A man is facing jail for converting replica submachine guns into lethal weapons which were later linked to some of Britain’s most notorious crimes, including the murder of Pc Sharon Beshenivsky.

Grant Wilkinson (34), of no fixed address, adapted replica Mac-10 guns in a garden shed at Three Mile Cross, near Reading, in Berkshire. The weapons were then distributed to criminals in London.

Officers found evidence of 11 guns at Three Mile Cross and buried at another location near Wooburn Green, Buckinghamshire.

Firearms from the gun factory have been linked to 51 shooting incidents dating back to August 2004, most of them in the Greater London area, with four in Birmingham.

One of the weapons was fired at the scene of the Bradford robbery in which Pc Beshenivsky was killed in November 2005. It did not fire the fatal shot.

Abdillh Jamma (22), from Birmingham, was one of the two men convicted of shooting the rookie officer during a bungled robbery in Bradford in November 2005.

A jury at Reading Crown Court convicted Wilkinson of a series of offences, including conspiracy to convert an imitation firearm into a firearm, conspiracy to sell or transfer firearms and ammunition, possession of a firearm with intent to enable another person to endanger life and possessing a prohibited firearm, namely a Mac-10 submachine gun.

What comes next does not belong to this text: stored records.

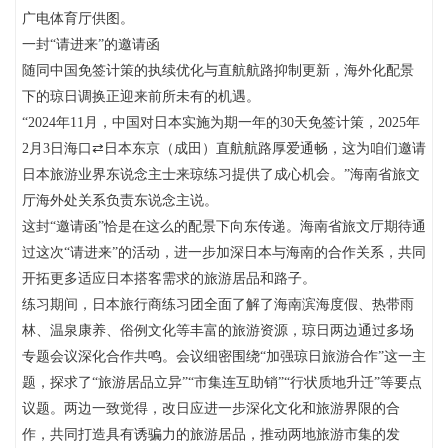
广电体育厅供图。
一封“请进来”的邀请函
随同中国免签计策的执续优化与直航航路抑制更新，海外化配景
下的琼日调换正迎来前所未有的机遇。
“2024年11月，中国对日本实施为期一年的30天免签计策，2025年
2月3日海口⇄日本东京（成田）直航航路厚爱通畅，这为咱们邀请
日本旅游业界东说念主士来琼练习提供了成心机会。”海南省旅文
厅海外处关系负责东说念主说。
这封“邀请函”恰是在这么的配景下向东传递。海南省旅文厅期待通
过这次“请进来”的活动，进一步加深日本与海南的合作关系，共同
开拓更多适应日本搭客需求的旅游居品和路子。
练习期间，日本旅行商练习团全面了解了海南滨海度假、热带雨
林、温泉康养、俗例文化等丰富的旅游资源，琼日两边通过多场
专题会议深化合作共鸣。会议细密围绕“加强琼日旅游合作”这一主
题，探求了“旅游居品立异”“市集连互助销”“行状质地升迁”等要点
议题。两边一致觉得，改日应进一步深化文化和旅游界限的合
作，共同打造具有诱骗力的旅游居品，推动两地旅游市集的发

Co-defendant Gary Lewis, aged 38, of Bourne End, Bucks was cleared of all offences.

Lewis said in his defence that he had been just an “odd-job man” for Wilkinson and knew nothing of the gun racket.

Wilkinson bought 90 blank firing Mac-10s from a registered gun dealer claiming they were to be used on the set of the new James Bond film.

He then set about converting the submachine guns into lethal weapons in two garden sheds behind a derelict property in Three Mile Cross.

Police said he was producing weapons on a commercial scale.